§ **Your goal**
Check every line below for the word "scelte" and copy the ones that have it.

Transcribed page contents
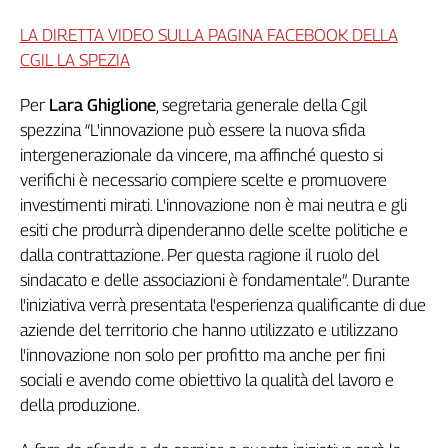
Genova,
LA DIRETTA VIDEO SULLA PAGINA FACEBOOK DELLA
il
CGIL LA SPEZIA
sangue
della
Per
Lara Ghiglione
, segretaria generale della Cgil
ragione
spezzina “L'innovazione può essere la nuova sfida
120
anni
intergenerazionale da vincere, ma affinché questo si
Cgil
verifichi è necessario compiere scelte e promuovere
Collettiva
investimenti mirati. L'innovazione non è mai neutra e gli
Academy
esiti che produrrà dipenderanno delle scelte politiche e
dalla contrattazione. Per questa ragione il ruolo del
Collettiva
sindacato e delle associazioni è fondamentale”. Durante
Play
Rubriche
l'iniziativa verrà presentata l'esperienza qualificante di due
aziende del territorio che hanno utilizzato e utilizzano
Collettiva
l'innovazione non solo per profitto ma anche per fini
Talk
sociali e avendo come obiettivo la qualità del lavoro e
La
della produzione.
settimana
Collettiva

§ **Your response**
verifichi è necessario compiere scelte e promuovere
esiti che produrrà dipenderanno delle scelte politiche e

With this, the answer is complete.